I live in Southern California. Traffic is just part of life out here. You learn fast that a promised arrival time is only as good as the information behind it. If someone tells you it's a 20-minute drive to the freeway and there's an accident at the 405, that promise is worthless. And so is the trust that came with it.

Restaurant operators are living that same reality right now, except the traffic is orders, not cars. And the stakes are the same: a broken promise kills the relationship.LA Traffic Watercolor Blue Green White-1

Here's the stat that should be on every operator's radar in 2026: nearly 60% of all digital orders now come from mobile devices. Not the desktop. Not the kiosk. The phone in your guest's hand. And mobile app users? They order 30% more frequently than guests using web channels.

That's not a trend. That's the new baseline.

 

The Volume Is There. The Problem Is What Happens Next.

Mobile ordering is a gift for restaurants. More orders, higher frequency, stronger check averages. Digital orders run about 23% higher than in-person transactions on average. Your guests are engaged, they're loyal, and they're ordering from wherever they happen to be.

But here's where it breaks down: when that mobile volume hits your kitchen, most restaurants are still running on static logic.

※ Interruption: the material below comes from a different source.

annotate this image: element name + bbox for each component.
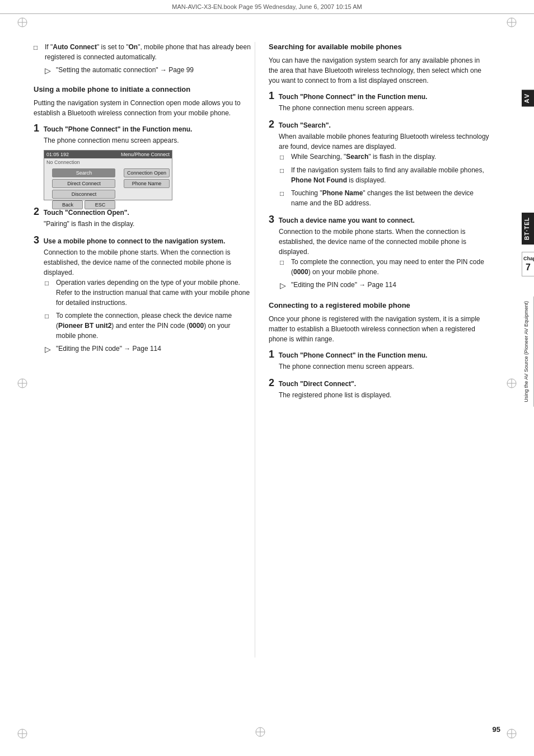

A promise time gets generated at the moment of order, before the kitchen knows what's already in the queue, before the next surge arrives, before the driver shows up eight minutes early for an order that hasn't been fired yet.

The app did its job. The kitchen is now underwater. And the guest standing at your counter has no idea why they're waiting.

This is exactly the problem Curbit was built to solve.

 

Static Promise Times Are a Liability

Most restaurants set pickup promise times based on historical averages. That works fine on a Tuesday afternoon. It fails completely during a Friday lunch surge, a game day, or any moment when mobile orders stack up faster than the kitchen can clear them.

When a guest gets a promise time of "ready in 12 minutes" and shows up at minute 12 to a kitchen that's 6 minutes behind, that's not just a bad experience. It's a review. It's a lost repeat visit. It's a DoorDash rating that ripples across your brand.

What operators need, and what the volume of mobile ordering now demands, is a promise time that reflects what's actually happening in the kitchen at that exact moment. Not an average. Not a guess. A real number built on real capacity data.

That's what Smart Promise® Times from Curbit deliver. Dynamic, kitchen-aware, and accurate enough for guests and drivers to trust.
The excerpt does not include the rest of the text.